Председательствующий, пытаясь урезонить погоду и людей, яростно стучал по графину, но это никого не впечатлило. После очередного удара звук лопнул, по стеклу стремительным зигзагом пробежала трещина. Графин был полон и вода, почувствовав слабину, хлынула, разламывая уже непрочную преграду стекла. Старик вскочил с кресла, стряхивая блестящие капли со своего великолепного костюма. От резкого движения очки съехали с лица, желая поправить, вовсе свалил их на пол, и все увидели, что бледные щеки плавно переходят в лоб, а вместо глаз... Вместо глаз ничего. И чем внимательнее, чем больше собравшиеся смотрели туда, где ничего нет, тем большее ничего они там видели.

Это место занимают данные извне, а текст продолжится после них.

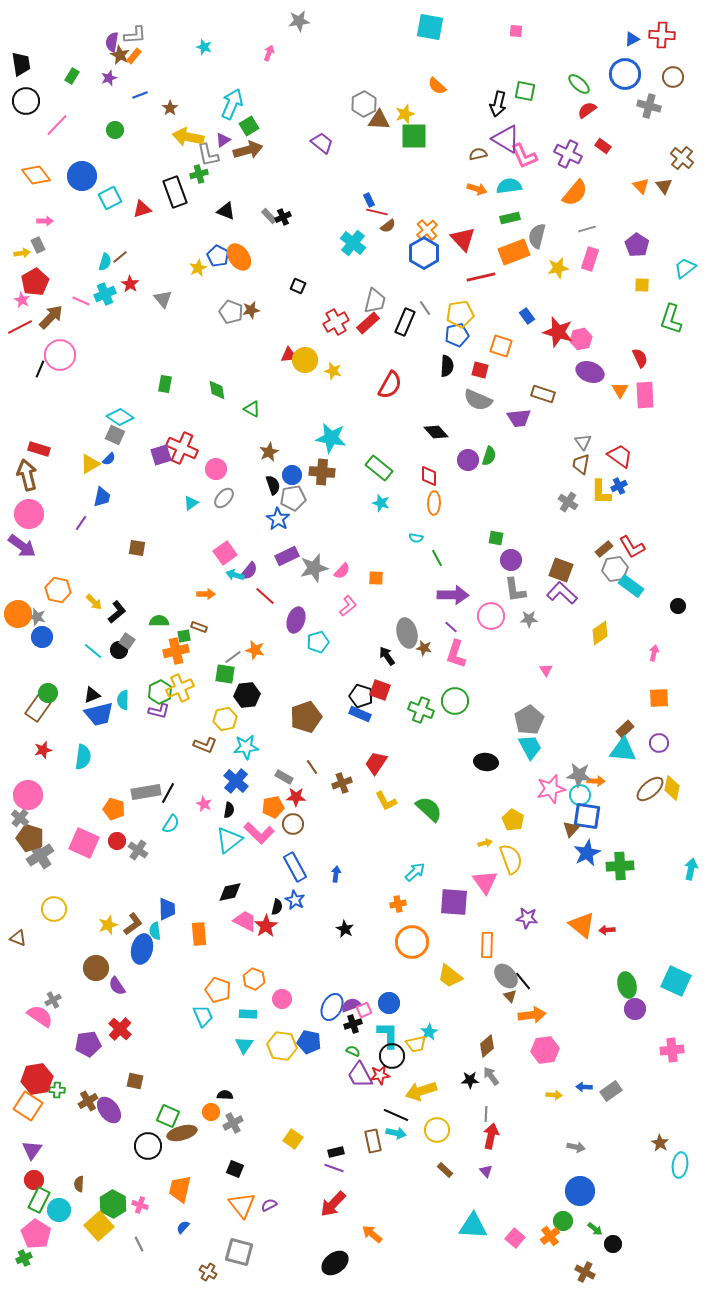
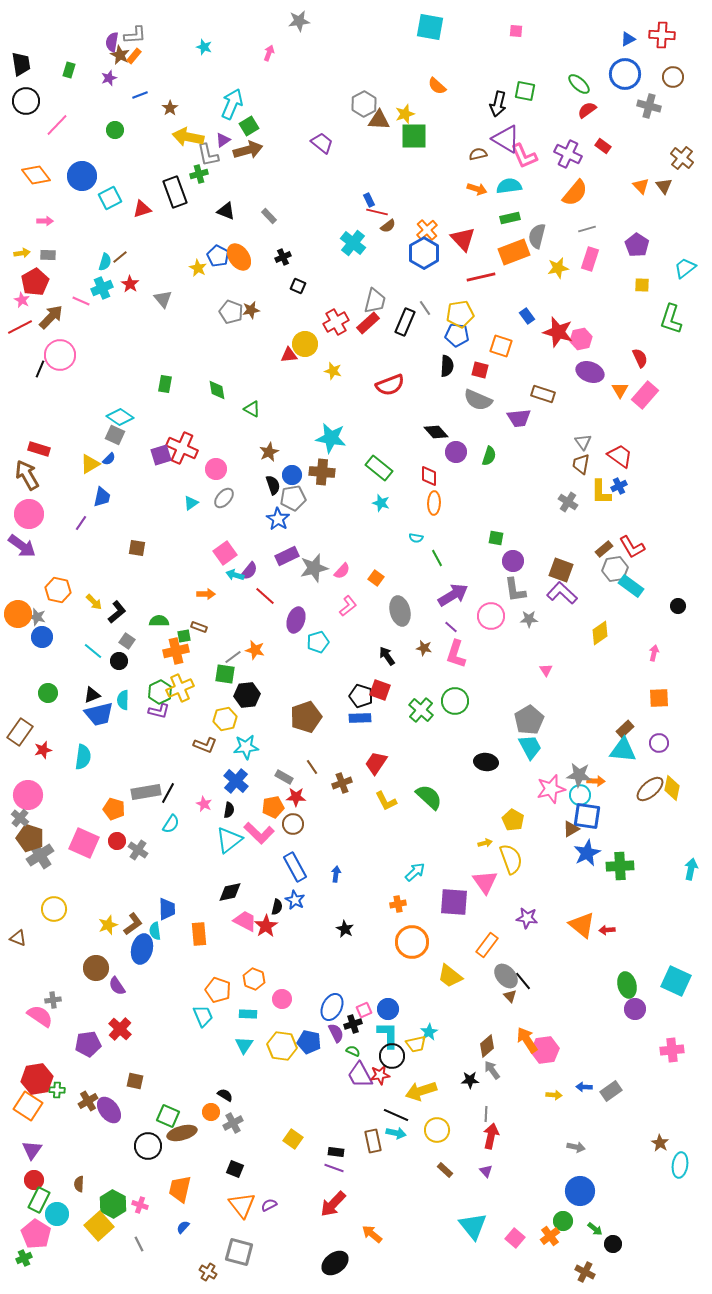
blue triangle at (632, 39): moved 4 px left
green rectangle at (72, 76): moved 3 px left, 6 px up; rotated 14 degrees counterclockwise
black cross at (283, 217): moved 40 px down
gray rectangle at (38, 245): moved 10 px right, 10 px down; rotated 63 degrees counterclockwise
yellow star at (198, 268): rotated 18 degrees counterclockwise
cyan cross at (105, 294): moved 3 px left, 6 px up
blue pentagon at (457, 335): rotated 20 degrees clockwise
yellow circle at (305, 360): moved 16 px up
red semicircle at (390, 385): rotated 40 degrees clockwise
pink rectangle at (645, 395): rotated 44 degrees clockwise
purple circle at (468, 460): moved 12 px left, 8 px up
brown arrow at (27, 475): rotated 16 degrees counterclockwise
purple circle at (511, 560): moved 2 px right, 1 px down
orange square at (376, 578): rotated 35 degrees clockwise
purple arrow at (453, 595): rotated 32 degrees counterclockwise
gray ellipse at (407, 633): moved 7 px left, 22 px up
black circle at (119, 650): moved 11 px down
brown rectangle at (38, 708): moved 18 px left, 24 px down
green cross at (421, 710): rotated 20 degrees clockwise
blue rectangle at (360, 714): moved 4 px down; rotated 25 degrees counterclockwise
green semicircle at (429, 809): moved 12 px up
brown triangle at (571, 829): rotated 18 degrees clockwise
orange rectangle at (487, 945): rotated 35 degrees clockwise
gray cross at (53, 1000): rotated 21 degrees clockwise
blue circle at (389, 1003): moved 1 px left, 6 px down
purple semicircle at (351, 1005): moved 15 px left, 28 px down; rotated 84 degrees clockwise
orange arrow at (532, 1015): moved 5 px left, 25 px down; rotated 116 degrees counterclockwise
gray arrow at (491, 1076): moved 1 px right, 6 px up
black semicircle at (225, 1095): rotated 28 degrees clockwise
black rectangle at (336, 1152): rotated 21 degrees clockwise
cyan circle at (59, 1210): moved 2 px left, 4 px down
cyan triangle at (473, 1226): rotated 48 degrees clockwise
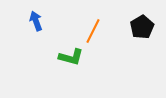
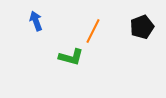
black pentagon: rotated 10 degrees clockwise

Модно одетому секретарю стало нехорошо, женщина из президиума лишилась чувств, в первых рядах началась паника. Короче говоря, бардак и всеобщая аполитичность. Пётр выпустил из рук приготовленную речь, и листочки закружили по залу, не падая на пол, не даваясь в руки, но превращаясь в, машущих крыльями, голубей. Их оказалось столько, что перестал быть заметным высокий потолок. А когда птицы разлетелись, потолка и в самом деле не оказалось. Над головами простиралось огромное небо, слепящий кружок солнца и редкие, ослепительные облака. И через всё это удивление, уверенным росчерком была проведена великолепная диагональ двойной радуги...
Когда открыл глаза, песочные часы стояли напротив, показывая ноль минут ноль секунд неизвестно чего.
- Можете одеваться,- прощебетала медсестра и щелкнула тумблером.
Закрывая дверь процедурного кабинета, Пётр мучительно вспоминал, где он видел эту миловидную девушку. Почти получилось, но его нечаянно толкнул задумчивый пешеход. Так и не вспомнил.